Writing it down, it seems as though he's treating me very unfairly. I don't think this is his intention. Papa has very good reasons for not being enthusiastic about baby making at this moment in time - and I am sure that he has good emotional reasons. If he doesn't want another baby, then I have no right to question this veto really, do I? In the same way that I would expect to be able to say no should he want another, and would shout loudly about brood-mares and the like if he were to try to impose his will onto me. However, I don't even know that that is his reason for saying no.

The thing is, David was very hard work and this has made Papa wary of small children. Also - and this should not be overestimated - Papa's place of work is closing down within the next three years. He's very good at his job and, chances are, he'll get a new job within this time. I'm 99% sure this is the case, as is his boss, who is a good and fair man. But it's a risk, and there are no certainties, and it makes Papa very nervous. I can understand his worry, and I am reassured by it - after all, I should not like to be with a man who makes babies willy nilly with no concern for how they might be supported.

The problem is that I will be 41 in three years time. The chances of my conceiving then will be much smaller. Peter will be 17, and that feels too old. I'd like him to feel part of a family of five, rather than that his parents had a new family around the time he left home. David will be nine. Again, that's a heck of a big age gap. Strategically, it feels much better to consider conceiving again right now.
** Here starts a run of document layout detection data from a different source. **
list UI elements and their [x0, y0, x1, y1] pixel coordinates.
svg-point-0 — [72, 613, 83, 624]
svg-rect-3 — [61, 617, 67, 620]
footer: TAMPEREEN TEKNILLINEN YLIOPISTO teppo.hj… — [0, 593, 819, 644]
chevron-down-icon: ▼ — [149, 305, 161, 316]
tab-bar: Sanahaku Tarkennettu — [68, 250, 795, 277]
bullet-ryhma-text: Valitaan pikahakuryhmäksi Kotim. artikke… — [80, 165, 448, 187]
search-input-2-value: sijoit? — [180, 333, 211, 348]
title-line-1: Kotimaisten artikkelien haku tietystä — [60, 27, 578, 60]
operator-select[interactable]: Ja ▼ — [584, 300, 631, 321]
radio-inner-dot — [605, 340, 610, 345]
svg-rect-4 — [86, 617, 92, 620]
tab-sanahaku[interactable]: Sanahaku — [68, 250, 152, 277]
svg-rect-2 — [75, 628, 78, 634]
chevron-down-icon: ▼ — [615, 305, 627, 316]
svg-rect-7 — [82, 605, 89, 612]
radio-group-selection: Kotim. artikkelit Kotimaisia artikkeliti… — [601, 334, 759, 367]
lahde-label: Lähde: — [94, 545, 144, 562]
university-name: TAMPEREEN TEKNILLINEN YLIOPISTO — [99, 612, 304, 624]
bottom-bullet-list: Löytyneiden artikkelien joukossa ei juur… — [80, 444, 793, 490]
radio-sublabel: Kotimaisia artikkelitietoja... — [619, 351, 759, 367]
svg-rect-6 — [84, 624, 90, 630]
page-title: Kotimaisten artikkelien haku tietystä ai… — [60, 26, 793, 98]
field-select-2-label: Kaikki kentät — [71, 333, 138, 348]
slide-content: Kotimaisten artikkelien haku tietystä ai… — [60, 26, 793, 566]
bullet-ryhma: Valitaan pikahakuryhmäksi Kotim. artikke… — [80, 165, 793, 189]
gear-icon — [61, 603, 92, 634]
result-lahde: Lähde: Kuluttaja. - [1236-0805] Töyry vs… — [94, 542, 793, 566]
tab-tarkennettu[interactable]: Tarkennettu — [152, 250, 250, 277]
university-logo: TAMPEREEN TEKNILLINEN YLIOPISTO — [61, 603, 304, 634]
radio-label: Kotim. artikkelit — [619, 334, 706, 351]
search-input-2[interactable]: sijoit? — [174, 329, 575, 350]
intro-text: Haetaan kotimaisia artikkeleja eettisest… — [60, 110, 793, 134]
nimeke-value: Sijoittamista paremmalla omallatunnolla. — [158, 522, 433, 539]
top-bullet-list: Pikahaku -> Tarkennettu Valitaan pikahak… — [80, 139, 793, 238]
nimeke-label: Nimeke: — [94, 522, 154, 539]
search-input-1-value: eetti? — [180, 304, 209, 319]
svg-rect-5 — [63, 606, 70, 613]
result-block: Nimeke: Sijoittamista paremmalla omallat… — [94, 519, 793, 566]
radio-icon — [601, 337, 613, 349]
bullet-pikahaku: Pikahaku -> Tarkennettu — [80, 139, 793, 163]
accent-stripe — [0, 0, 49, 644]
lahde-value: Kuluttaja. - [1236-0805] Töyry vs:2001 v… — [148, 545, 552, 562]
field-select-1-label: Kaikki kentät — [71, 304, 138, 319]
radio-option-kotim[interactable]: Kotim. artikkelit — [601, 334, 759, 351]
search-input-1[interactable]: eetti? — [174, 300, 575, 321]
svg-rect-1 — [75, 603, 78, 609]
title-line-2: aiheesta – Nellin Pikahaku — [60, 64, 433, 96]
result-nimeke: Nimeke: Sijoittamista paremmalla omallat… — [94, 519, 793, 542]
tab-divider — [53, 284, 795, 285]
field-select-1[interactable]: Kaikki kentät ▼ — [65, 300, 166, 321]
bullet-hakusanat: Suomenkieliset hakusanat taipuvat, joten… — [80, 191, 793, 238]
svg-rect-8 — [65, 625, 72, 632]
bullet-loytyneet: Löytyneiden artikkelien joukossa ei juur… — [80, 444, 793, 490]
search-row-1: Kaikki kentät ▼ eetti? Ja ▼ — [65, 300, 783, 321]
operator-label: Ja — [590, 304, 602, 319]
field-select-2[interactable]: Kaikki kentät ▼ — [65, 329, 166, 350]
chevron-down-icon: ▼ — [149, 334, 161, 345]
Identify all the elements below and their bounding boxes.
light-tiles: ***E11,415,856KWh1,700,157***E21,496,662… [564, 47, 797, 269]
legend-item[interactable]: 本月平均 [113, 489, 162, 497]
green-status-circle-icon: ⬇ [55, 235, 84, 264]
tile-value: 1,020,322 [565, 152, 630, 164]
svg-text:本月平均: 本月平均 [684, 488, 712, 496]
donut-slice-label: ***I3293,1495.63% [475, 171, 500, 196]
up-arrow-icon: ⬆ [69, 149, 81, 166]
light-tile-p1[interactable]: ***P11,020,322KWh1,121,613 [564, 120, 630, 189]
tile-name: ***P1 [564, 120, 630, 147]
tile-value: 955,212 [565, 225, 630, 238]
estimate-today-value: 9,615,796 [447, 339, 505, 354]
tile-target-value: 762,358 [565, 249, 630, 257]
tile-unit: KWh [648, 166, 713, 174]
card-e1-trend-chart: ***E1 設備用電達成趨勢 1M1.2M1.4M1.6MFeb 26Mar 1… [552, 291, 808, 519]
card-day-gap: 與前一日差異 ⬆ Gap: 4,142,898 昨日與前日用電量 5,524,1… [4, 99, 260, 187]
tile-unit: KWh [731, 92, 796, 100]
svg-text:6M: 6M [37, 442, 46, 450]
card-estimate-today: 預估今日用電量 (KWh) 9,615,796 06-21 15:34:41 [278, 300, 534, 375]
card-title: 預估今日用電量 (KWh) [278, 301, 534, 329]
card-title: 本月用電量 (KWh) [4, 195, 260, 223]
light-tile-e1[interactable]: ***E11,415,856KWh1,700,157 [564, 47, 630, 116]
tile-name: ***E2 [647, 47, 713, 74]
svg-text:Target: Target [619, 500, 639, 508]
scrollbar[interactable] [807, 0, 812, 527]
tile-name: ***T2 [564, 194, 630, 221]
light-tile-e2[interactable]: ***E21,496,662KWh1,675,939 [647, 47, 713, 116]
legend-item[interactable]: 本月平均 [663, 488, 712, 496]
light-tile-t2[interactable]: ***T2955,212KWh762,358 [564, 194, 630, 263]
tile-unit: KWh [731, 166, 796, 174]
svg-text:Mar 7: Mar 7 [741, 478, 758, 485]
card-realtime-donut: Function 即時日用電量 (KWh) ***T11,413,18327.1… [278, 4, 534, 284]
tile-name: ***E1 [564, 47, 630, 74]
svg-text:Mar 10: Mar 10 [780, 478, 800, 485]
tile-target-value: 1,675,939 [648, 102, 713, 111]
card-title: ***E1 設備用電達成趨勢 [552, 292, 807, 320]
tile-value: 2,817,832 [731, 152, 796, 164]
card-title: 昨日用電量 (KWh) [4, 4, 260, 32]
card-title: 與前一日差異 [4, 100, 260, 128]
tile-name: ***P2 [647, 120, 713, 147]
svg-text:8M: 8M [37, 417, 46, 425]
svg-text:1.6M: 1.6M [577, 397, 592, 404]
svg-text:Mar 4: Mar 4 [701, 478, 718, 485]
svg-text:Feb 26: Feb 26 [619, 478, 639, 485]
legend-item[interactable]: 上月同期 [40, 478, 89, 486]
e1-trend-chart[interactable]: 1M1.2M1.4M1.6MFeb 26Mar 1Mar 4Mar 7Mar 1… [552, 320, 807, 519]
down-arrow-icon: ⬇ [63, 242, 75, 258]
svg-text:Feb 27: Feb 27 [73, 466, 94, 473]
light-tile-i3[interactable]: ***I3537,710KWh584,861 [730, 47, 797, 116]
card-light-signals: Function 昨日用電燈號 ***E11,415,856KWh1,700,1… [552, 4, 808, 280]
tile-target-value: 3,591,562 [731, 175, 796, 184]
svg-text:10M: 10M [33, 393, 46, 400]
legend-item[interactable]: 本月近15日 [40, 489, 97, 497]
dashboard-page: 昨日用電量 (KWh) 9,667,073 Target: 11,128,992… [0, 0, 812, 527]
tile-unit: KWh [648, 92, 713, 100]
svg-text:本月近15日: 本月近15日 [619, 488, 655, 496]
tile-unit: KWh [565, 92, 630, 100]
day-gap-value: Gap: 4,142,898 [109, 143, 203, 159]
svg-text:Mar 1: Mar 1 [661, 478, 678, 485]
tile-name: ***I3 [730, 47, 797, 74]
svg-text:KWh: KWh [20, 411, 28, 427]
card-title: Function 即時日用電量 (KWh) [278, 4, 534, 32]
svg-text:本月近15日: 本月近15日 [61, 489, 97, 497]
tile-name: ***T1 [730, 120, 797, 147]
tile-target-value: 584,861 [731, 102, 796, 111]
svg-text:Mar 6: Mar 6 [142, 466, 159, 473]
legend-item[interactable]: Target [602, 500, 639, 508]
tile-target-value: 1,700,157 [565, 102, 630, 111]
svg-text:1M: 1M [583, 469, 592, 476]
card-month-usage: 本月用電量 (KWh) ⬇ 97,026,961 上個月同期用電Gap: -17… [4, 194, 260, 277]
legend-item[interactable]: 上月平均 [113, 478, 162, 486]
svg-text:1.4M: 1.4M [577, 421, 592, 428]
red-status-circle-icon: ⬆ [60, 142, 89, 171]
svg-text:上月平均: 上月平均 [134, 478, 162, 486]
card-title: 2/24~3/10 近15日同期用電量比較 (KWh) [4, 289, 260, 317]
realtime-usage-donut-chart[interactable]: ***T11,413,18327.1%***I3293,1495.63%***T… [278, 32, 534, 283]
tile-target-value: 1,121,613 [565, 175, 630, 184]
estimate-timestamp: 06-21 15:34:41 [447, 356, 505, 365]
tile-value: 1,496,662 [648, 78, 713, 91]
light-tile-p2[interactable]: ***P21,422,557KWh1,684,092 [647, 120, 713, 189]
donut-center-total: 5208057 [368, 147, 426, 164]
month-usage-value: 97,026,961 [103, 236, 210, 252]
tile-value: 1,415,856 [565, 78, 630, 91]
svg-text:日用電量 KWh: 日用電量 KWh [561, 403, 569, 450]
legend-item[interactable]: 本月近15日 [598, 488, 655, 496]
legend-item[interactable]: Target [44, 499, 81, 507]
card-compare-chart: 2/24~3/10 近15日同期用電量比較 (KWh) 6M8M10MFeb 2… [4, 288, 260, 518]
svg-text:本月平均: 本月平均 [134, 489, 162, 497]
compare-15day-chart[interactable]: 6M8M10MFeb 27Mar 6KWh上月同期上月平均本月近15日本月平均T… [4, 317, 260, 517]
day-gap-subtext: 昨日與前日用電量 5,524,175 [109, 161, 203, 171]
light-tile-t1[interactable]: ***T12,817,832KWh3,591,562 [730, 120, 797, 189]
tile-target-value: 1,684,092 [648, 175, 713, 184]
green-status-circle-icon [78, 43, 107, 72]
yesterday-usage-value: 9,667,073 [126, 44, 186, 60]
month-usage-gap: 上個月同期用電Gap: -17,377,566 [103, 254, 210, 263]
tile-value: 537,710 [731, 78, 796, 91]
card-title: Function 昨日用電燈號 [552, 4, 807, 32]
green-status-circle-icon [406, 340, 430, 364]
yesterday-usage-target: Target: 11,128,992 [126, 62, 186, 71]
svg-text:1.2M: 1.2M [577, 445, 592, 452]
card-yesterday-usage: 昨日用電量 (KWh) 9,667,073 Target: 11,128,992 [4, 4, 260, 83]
The problem with deciding to conceive another baby is that it's rare for both people to be at the same place emotionally at the same time. It has not yet happened before to me. But one person does not really have the right to decide whether the other person should become a parent again. Looking at my friends' relationships, I think it takes one partner to be very laid back about the whole thing and leave the decision up to the other. In my experience it's usually the woman who decides when the family will be added to, or it's an accident. Genuine accidents seem like a real gift from my current position. Gone are the weeks and months of negotiating, wrangling and pleading. Genuine accidents must be quite rare, though - an accident implies that one partner was rather relaxed with contraception. Which Papa will never be.

I sometimes struggle not to be angry with him, because his veto is taking away my choice. I long to hold another of my babies in my arms. But I also appreciate his responsibility, and I love him. I don't want to have babies with anyone else. I feel out of control, and that is never a pleasant experience. But, ironically, I love him all the more for being sensible, and committed enough to me and the children to ensure that we are properly looked after.

Papa is not a bad man. If he could give me my heart's desire then he would. It's just not at any price.

He does not want to cause an argument or any bad feeling between us, so he listens to and indulges my discussions about you, dear child. He knows my feelings clearly. I wonder whether it'd be easier if he refused to discuss the issue and listen to what I had to say? That would be more disrespectful, and it would make me angry. However, his response would be clear. As it is, he listens patiently, and sometimes interjects with his own hopes and dreams. It could well be that he's taking his time and mulling things over. That's how it worked with David, after all. It took me six months of negotiations before we started trying to conceive a child. But this time? He says no but not never. He rolls his eyes and metaphorically pats me on the head when I talk to him about having another baby. I think he finds it endearing and irritating in equal measure. When - if ever - do I give up?